- Your instructions: With the pictures omitted, repeat exactly the lines below starting with the line that has "Categories (91, 130)" and going on through the line that has "Naar startpagina (97, 1014)".

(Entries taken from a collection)
= Beginning of Section =
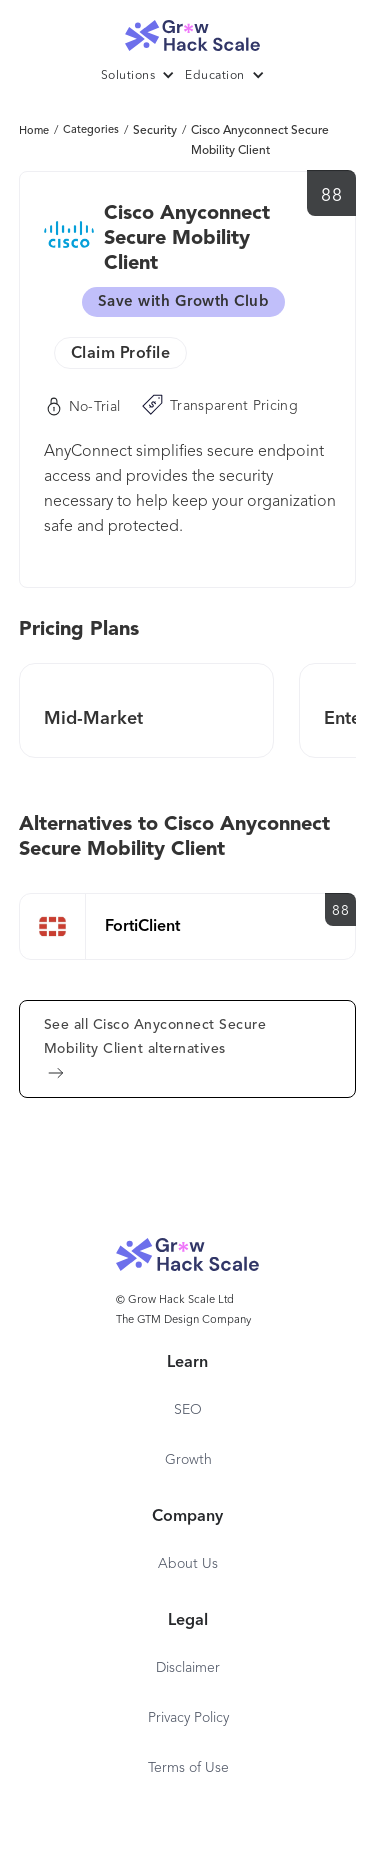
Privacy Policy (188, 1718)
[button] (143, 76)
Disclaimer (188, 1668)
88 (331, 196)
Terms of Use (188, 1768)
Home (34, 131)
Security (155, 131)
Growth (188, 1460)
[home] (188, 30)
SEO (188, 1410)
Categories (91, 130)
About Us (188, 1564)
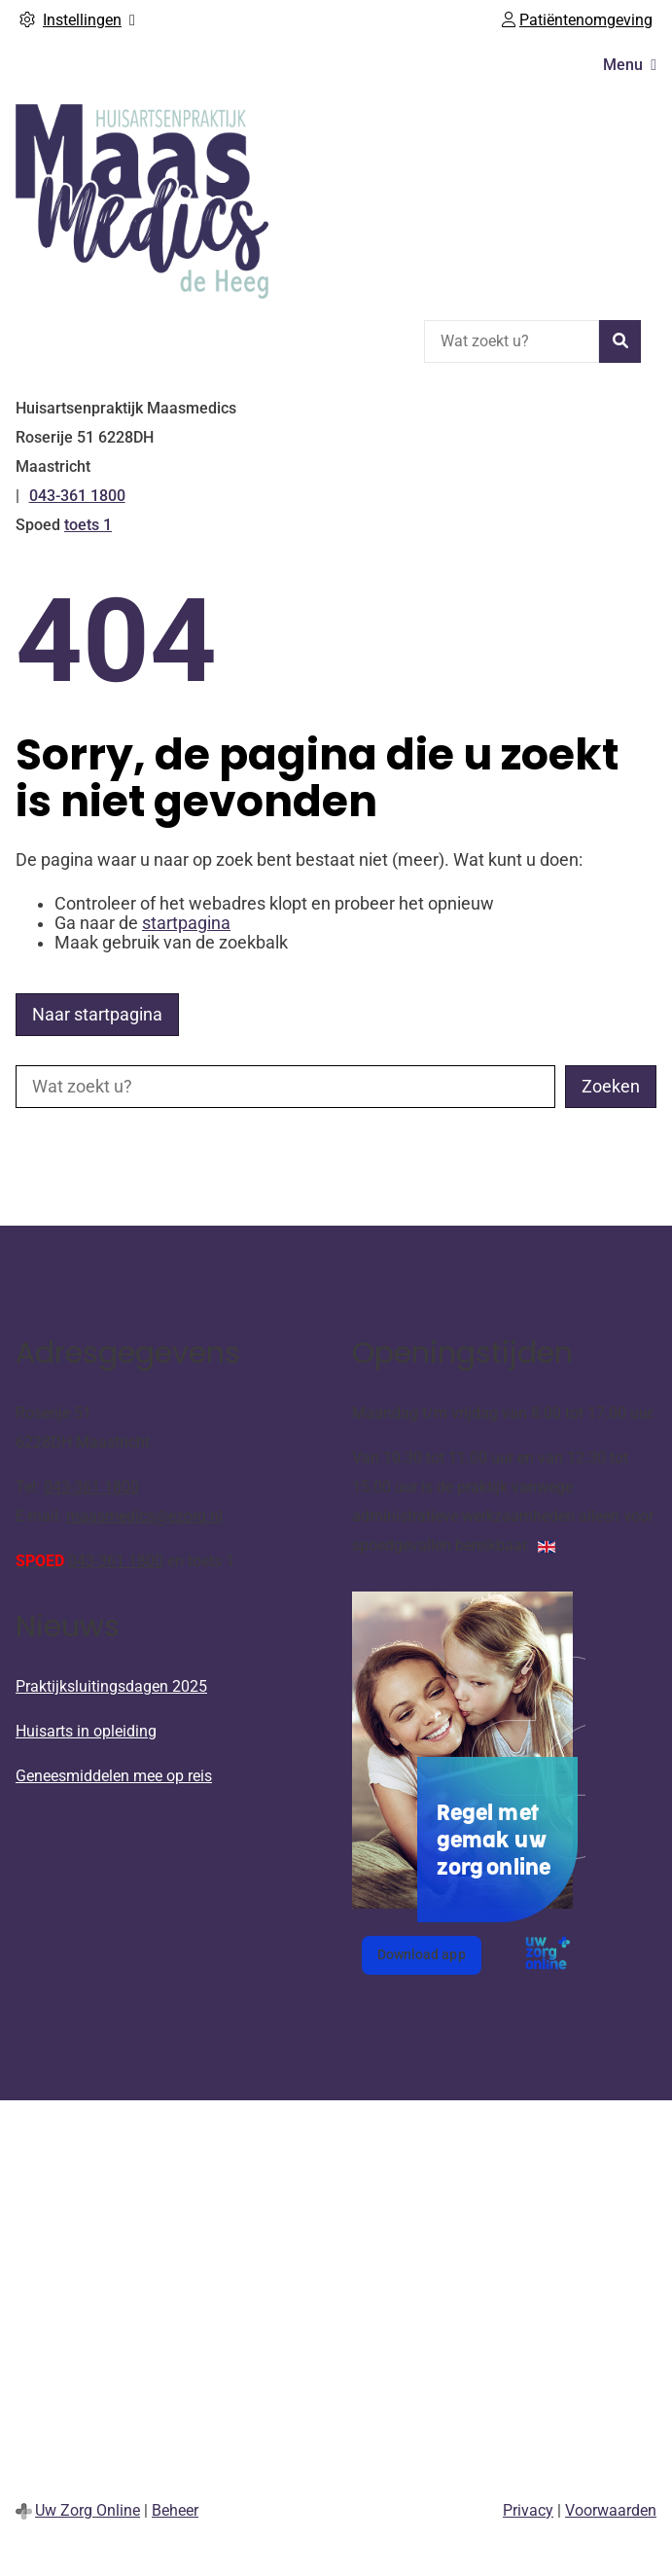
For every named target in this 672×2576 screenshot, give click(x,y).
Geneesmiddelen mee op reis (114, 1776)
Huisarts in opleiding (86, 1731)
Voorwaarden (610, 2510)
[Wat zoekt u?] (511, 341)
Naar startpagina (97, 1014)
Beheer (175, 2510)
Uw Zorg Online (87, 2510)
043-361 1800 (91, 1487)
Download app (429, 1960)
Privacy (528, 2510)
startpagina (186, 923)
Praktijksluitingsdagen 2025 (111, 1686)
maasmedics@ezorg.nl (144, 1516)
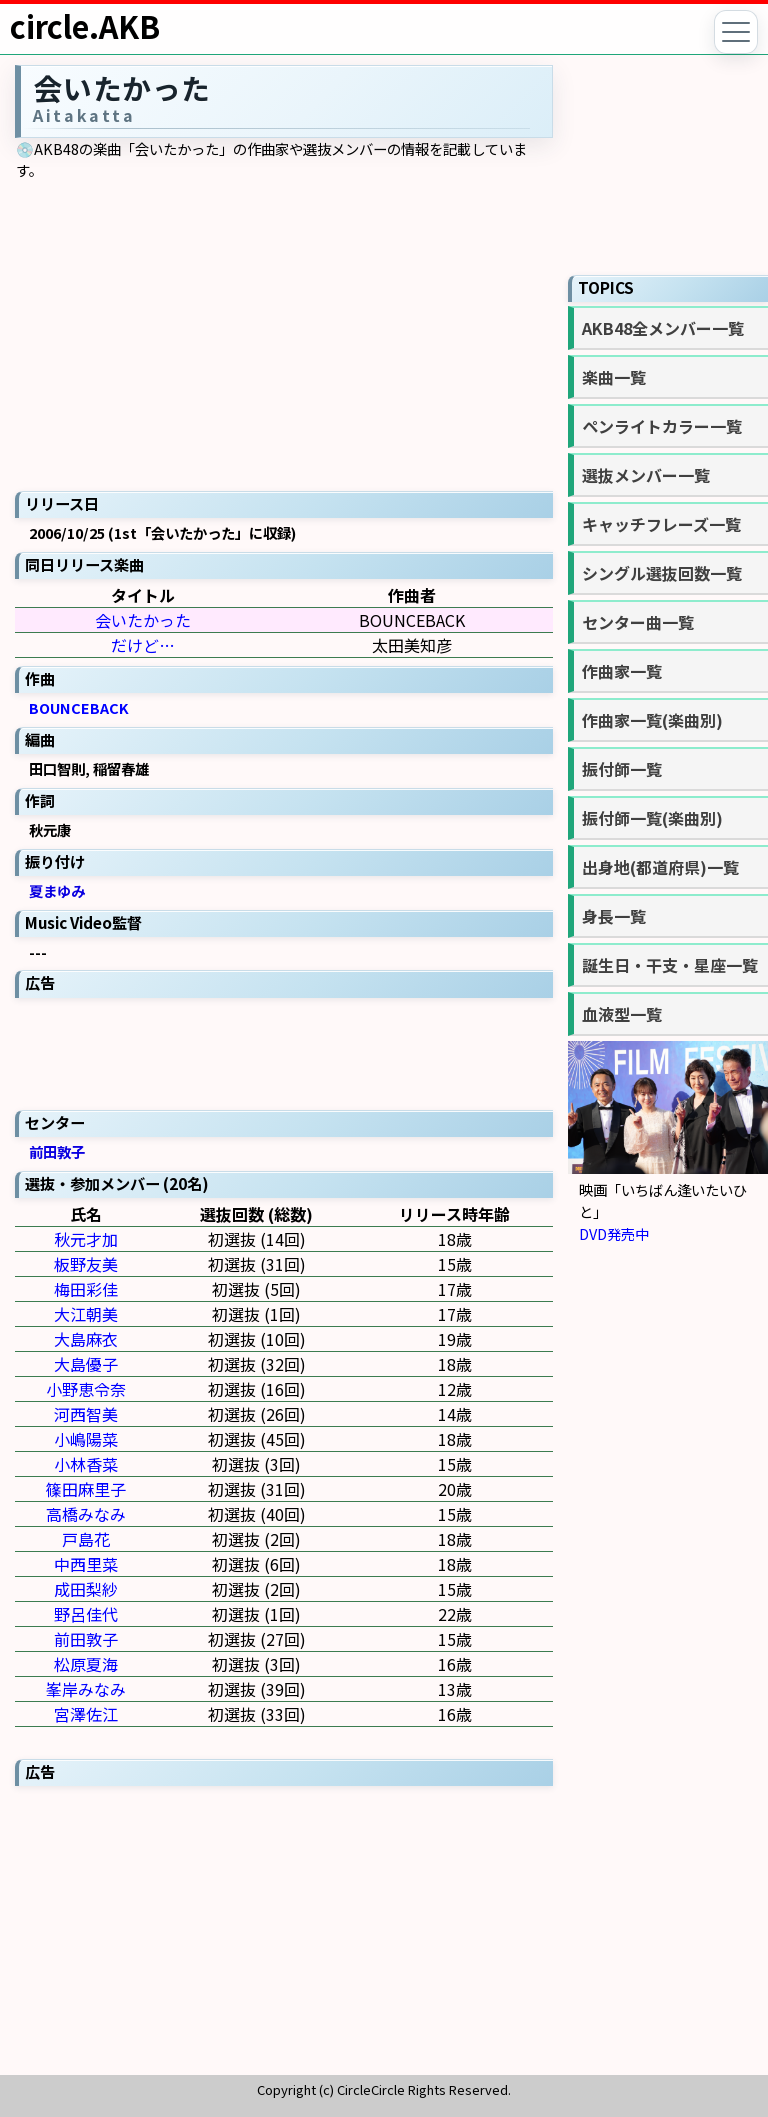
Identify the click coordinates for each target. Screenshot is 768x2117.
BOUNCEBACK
= End of Section =
- Solution to the exercise:
Categories (91, 130)
About Us (188, 1564)
For every named target in this 672×2576 screenshot, give click(x,y).
Geneesmiddelen mee op reis (114, 1776)
Huisarts in opleiding (86, 1731)
Voorwaarden (610, 2510)
[Wat zoekt u?] (511, 341)
Naar startpagina (97, 1014)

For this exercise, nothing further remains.